*Data extracts*
§ §
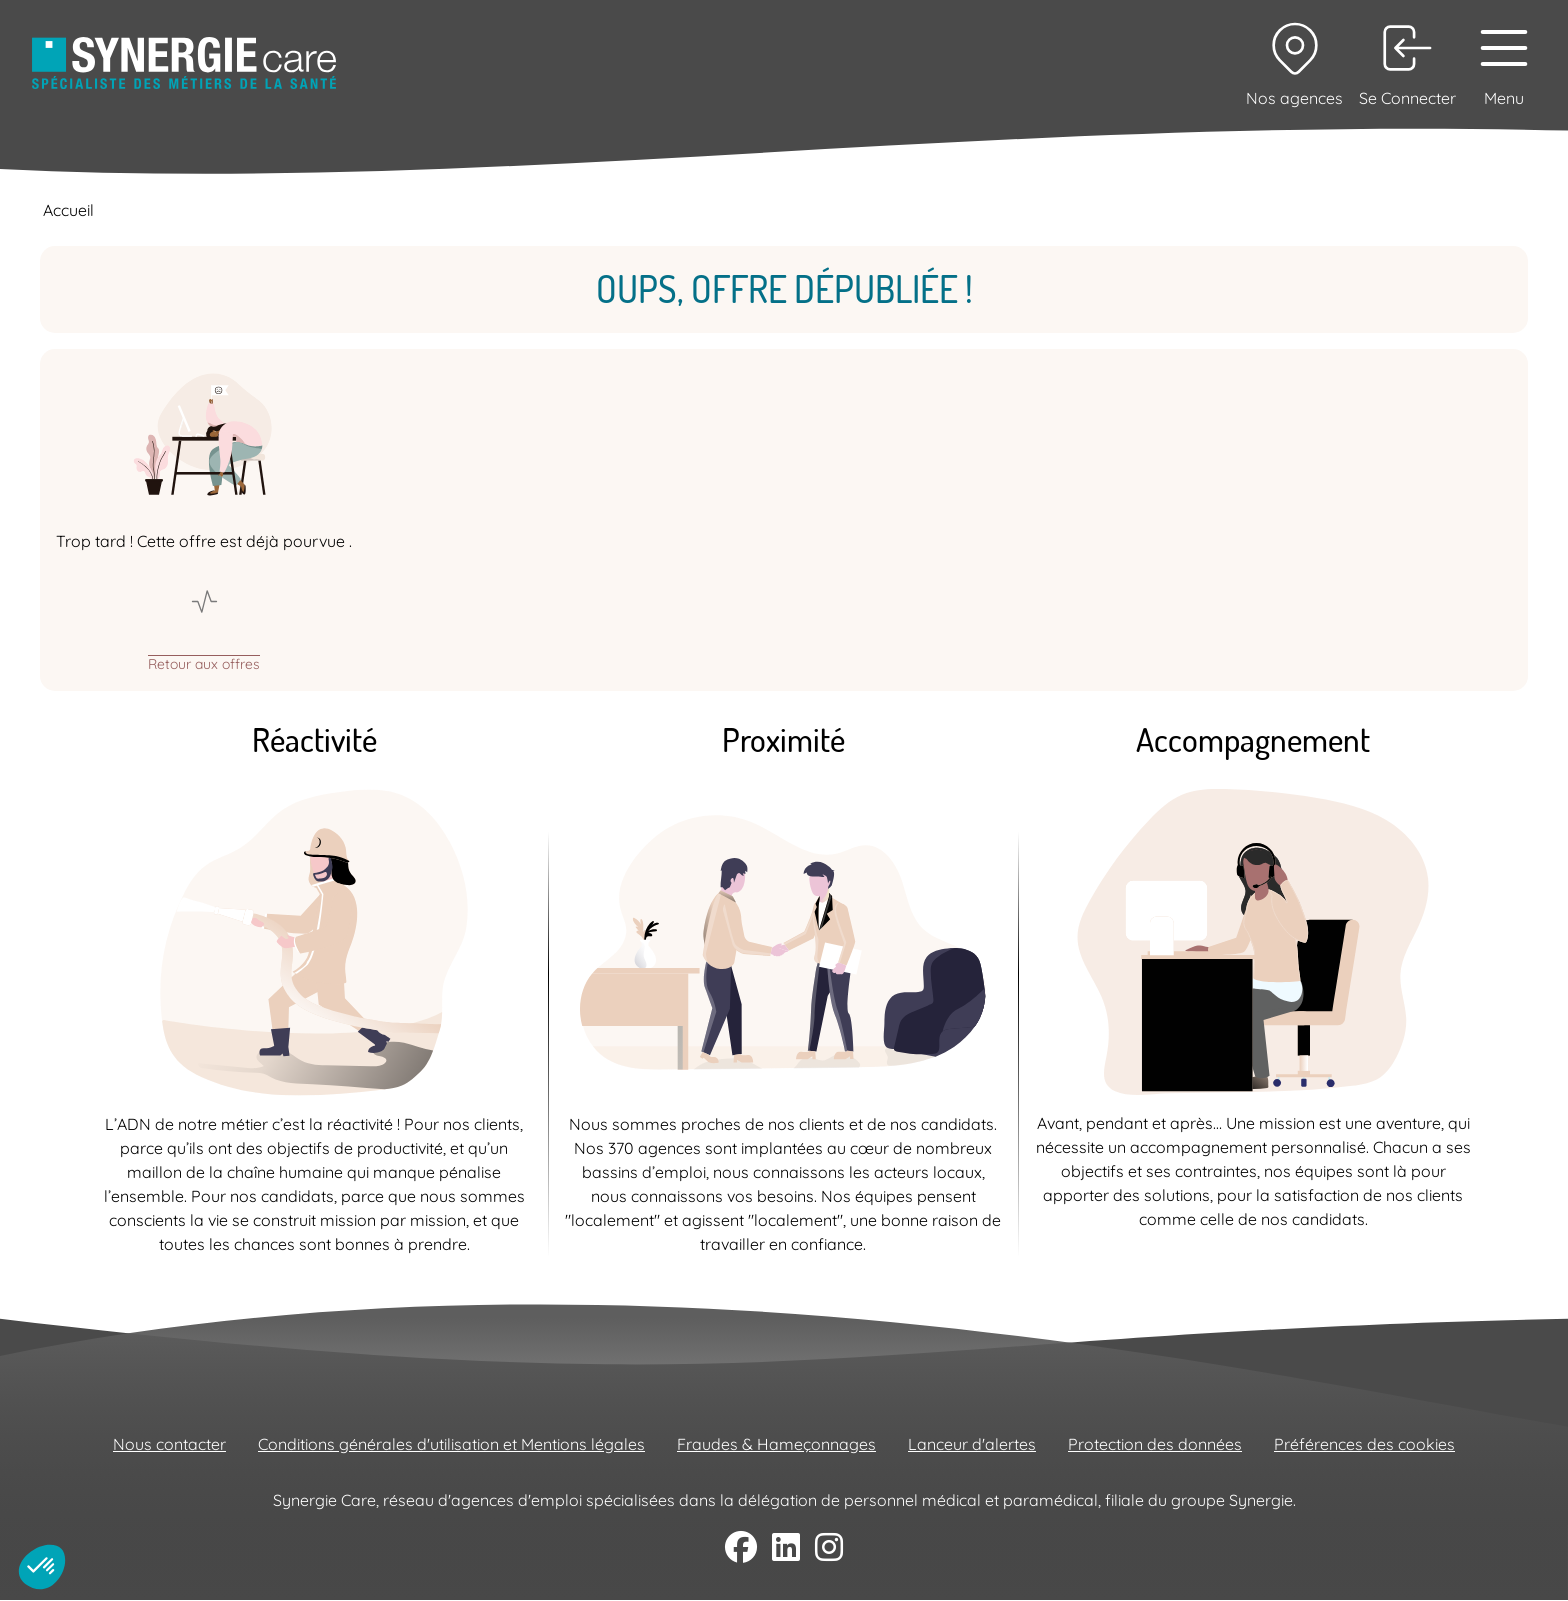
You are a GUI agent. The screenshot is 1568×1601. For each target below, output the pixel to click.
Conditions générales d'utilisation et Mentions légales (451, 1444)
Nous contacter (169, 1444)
§ §
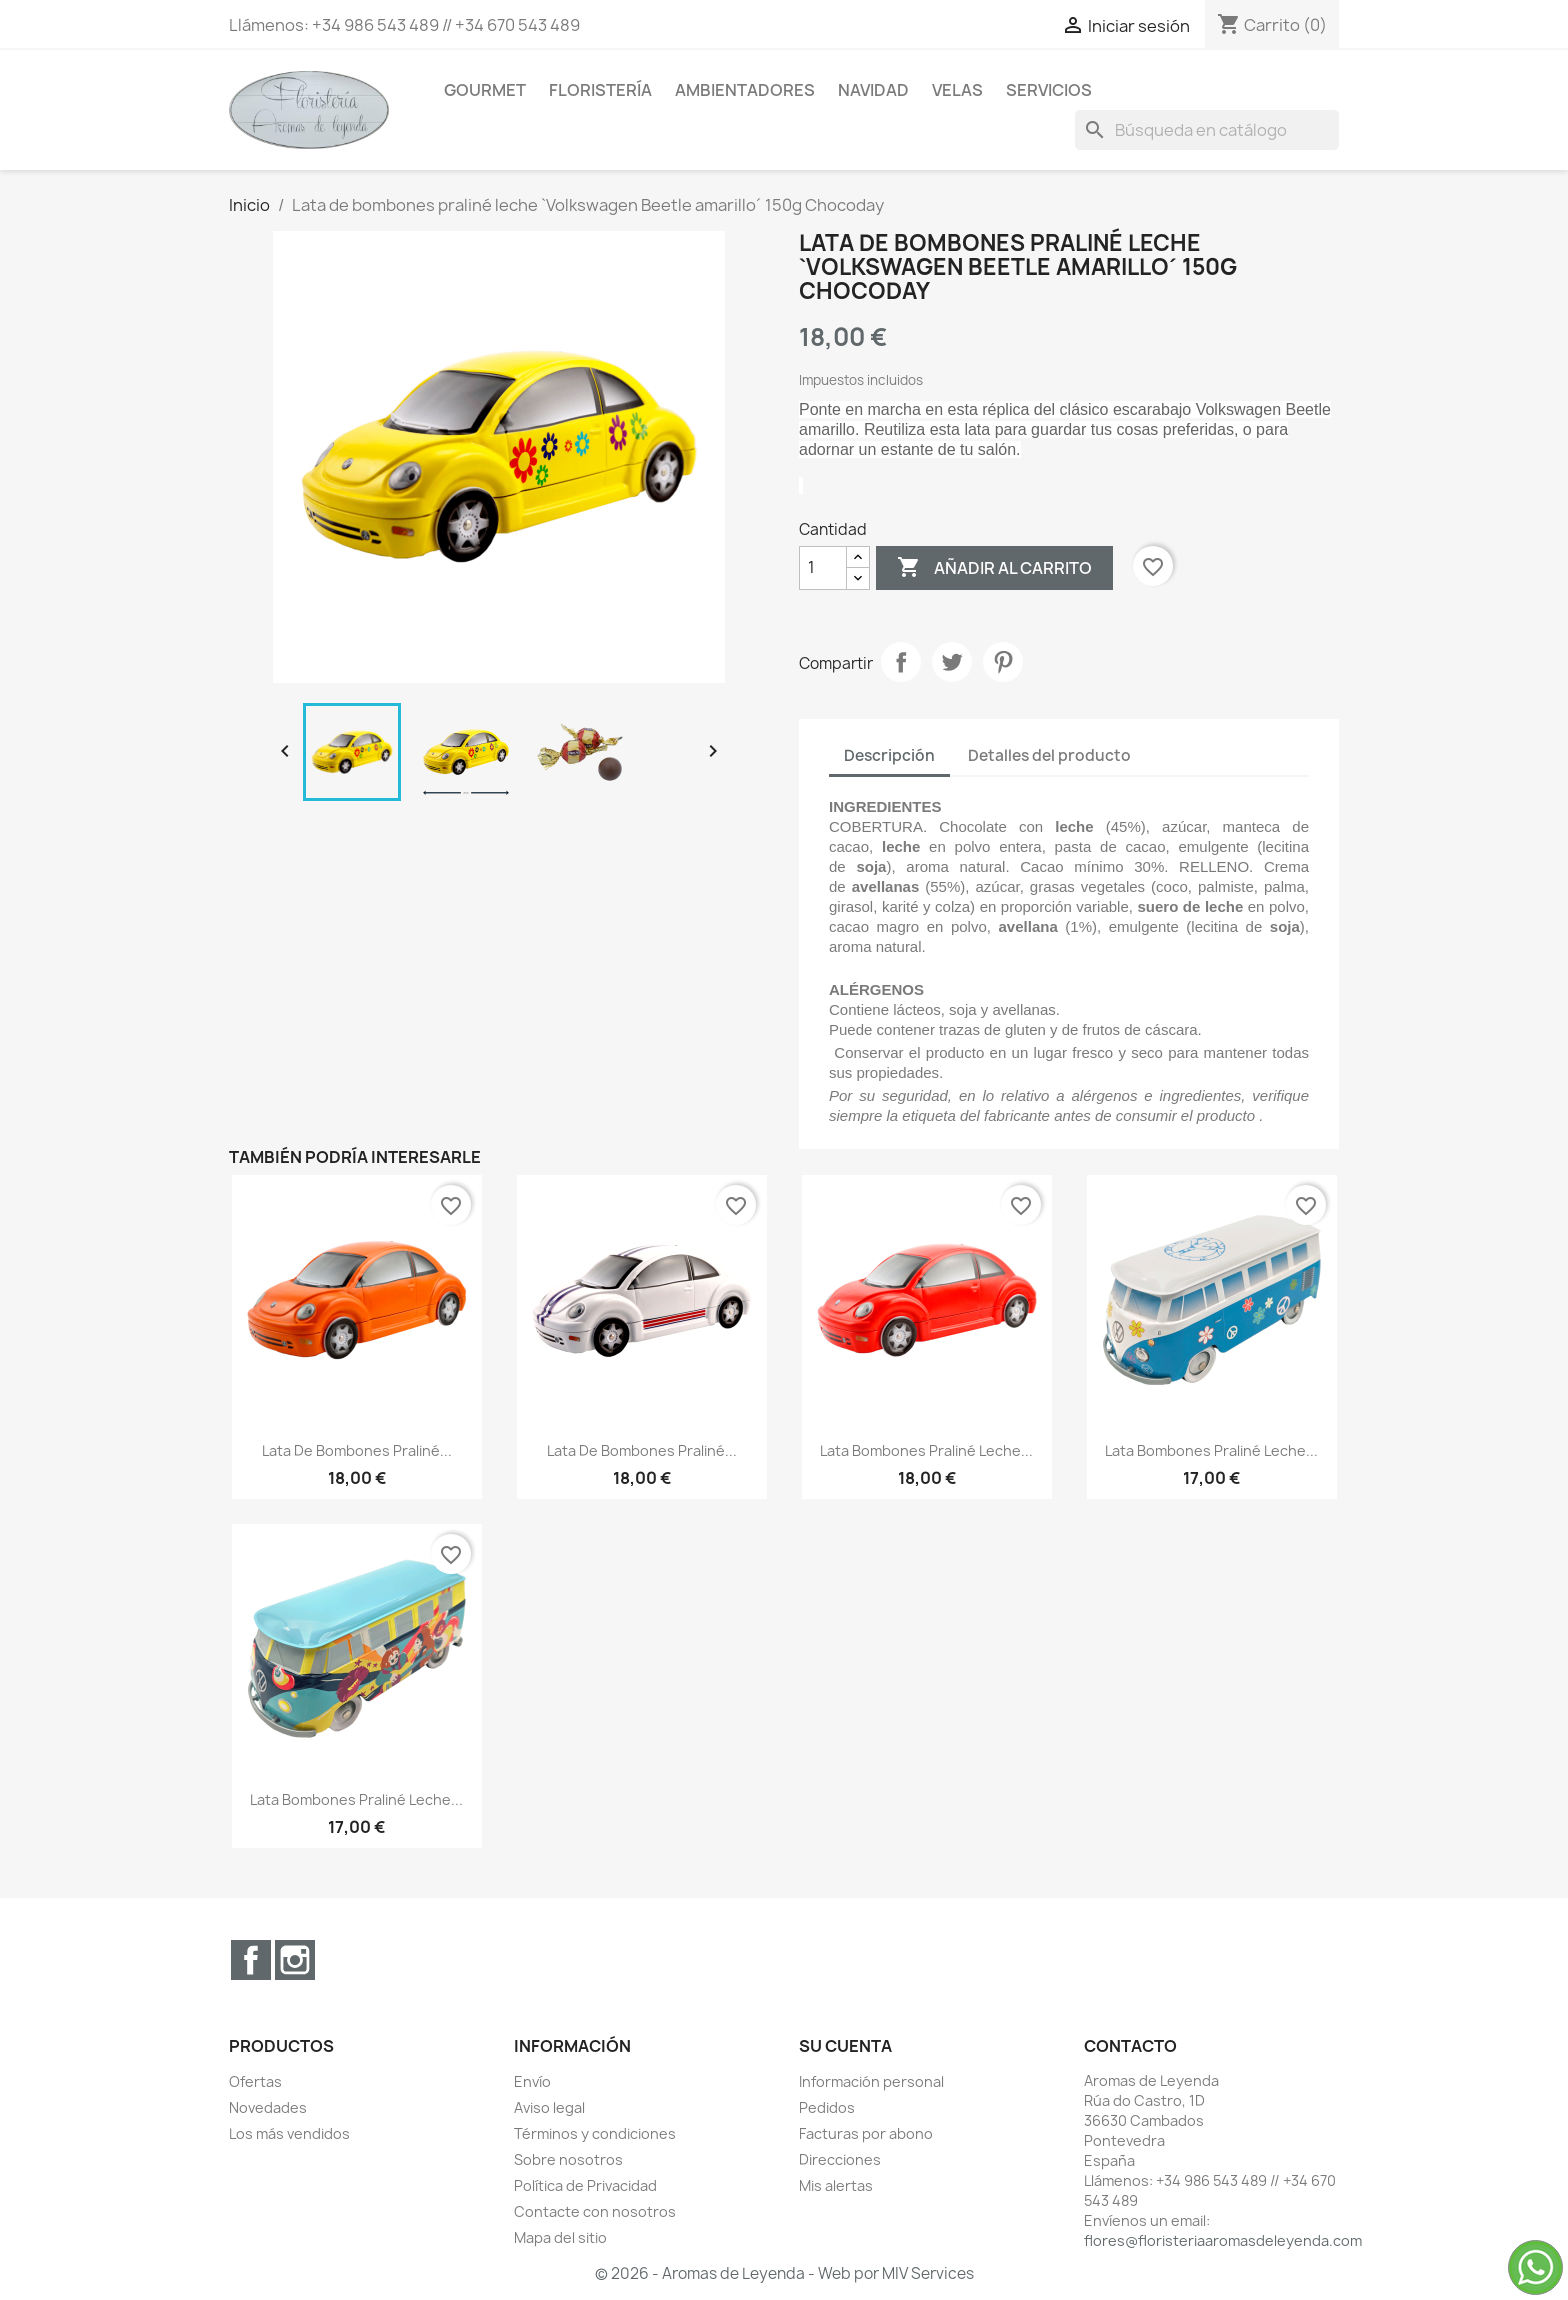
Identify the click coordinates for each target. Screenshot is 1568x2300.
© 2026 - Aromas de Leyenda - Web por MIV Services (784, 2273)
§ §
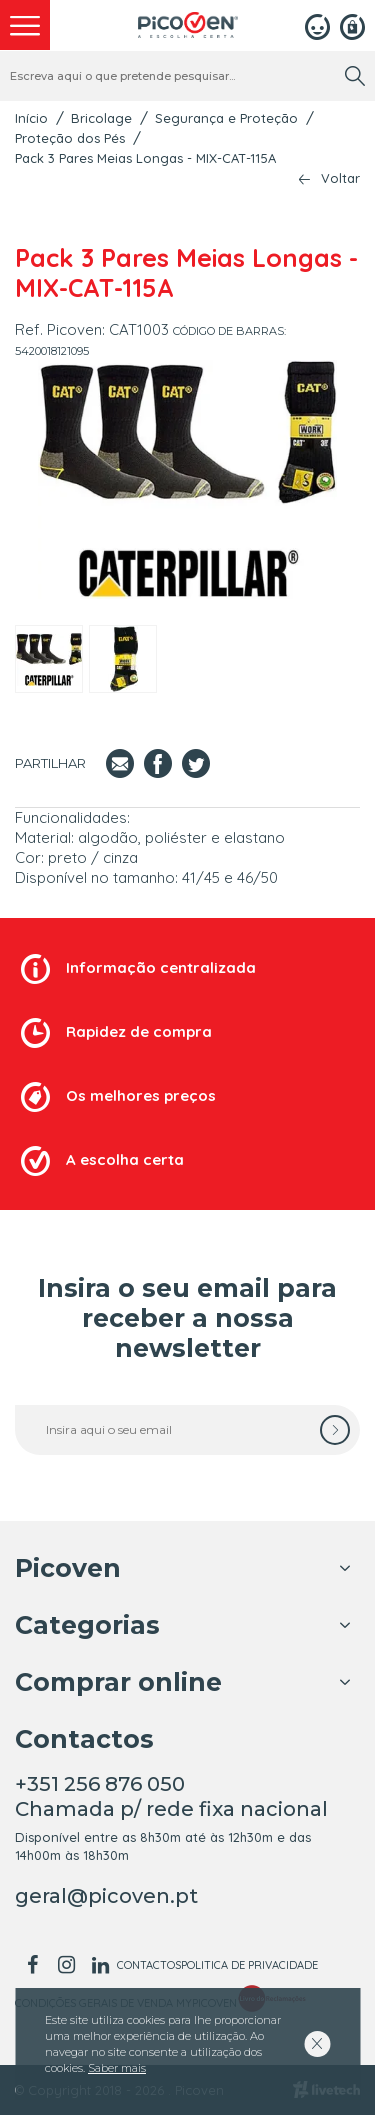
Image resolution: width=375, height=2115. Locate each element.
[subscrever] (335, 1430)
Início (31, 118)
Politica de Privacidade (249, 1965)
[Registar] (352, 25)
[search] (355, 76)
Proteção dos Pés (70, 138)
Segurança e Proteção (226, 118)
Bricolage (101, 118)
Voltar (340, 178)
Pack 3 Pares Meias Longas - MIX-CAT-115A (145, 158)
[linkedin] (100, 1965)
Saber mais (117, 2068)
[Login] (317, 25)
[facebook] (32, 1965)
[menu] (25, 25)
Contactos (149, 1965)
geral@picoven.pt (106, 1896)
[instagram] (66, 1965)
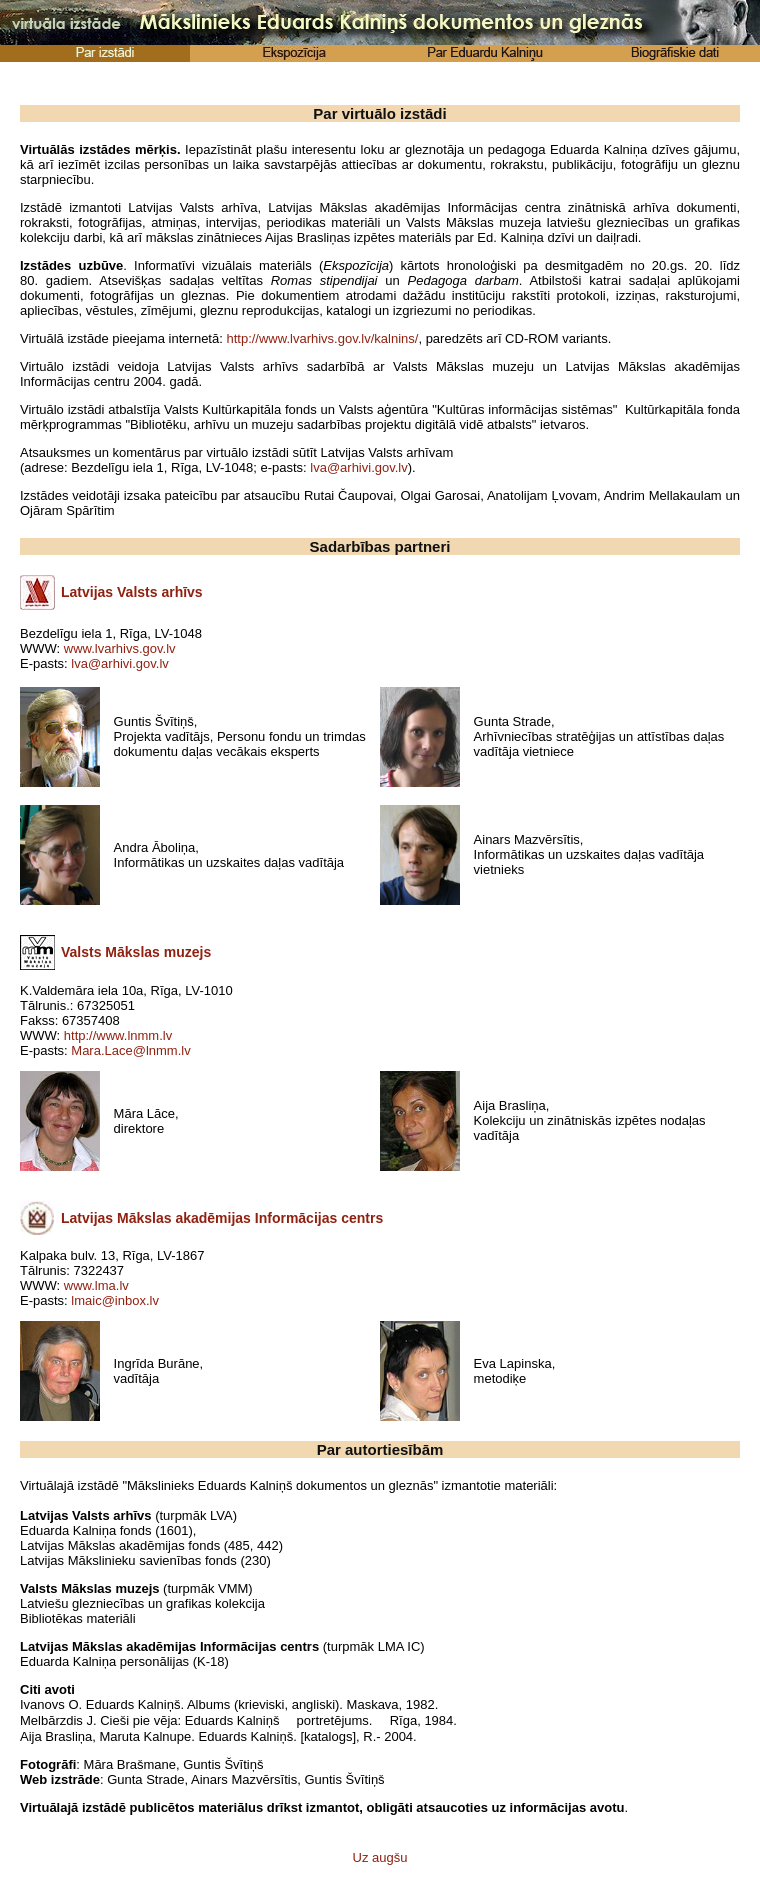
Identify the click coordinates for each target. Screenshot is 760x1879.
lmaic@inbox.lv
§ §
*Your goal*
Read each line of the material, and wherever the word "Proteção" turns up, copy that line.

*Answer space*
Proteção dos Pés (70, 138)
Segurança e Proteção (226, 118)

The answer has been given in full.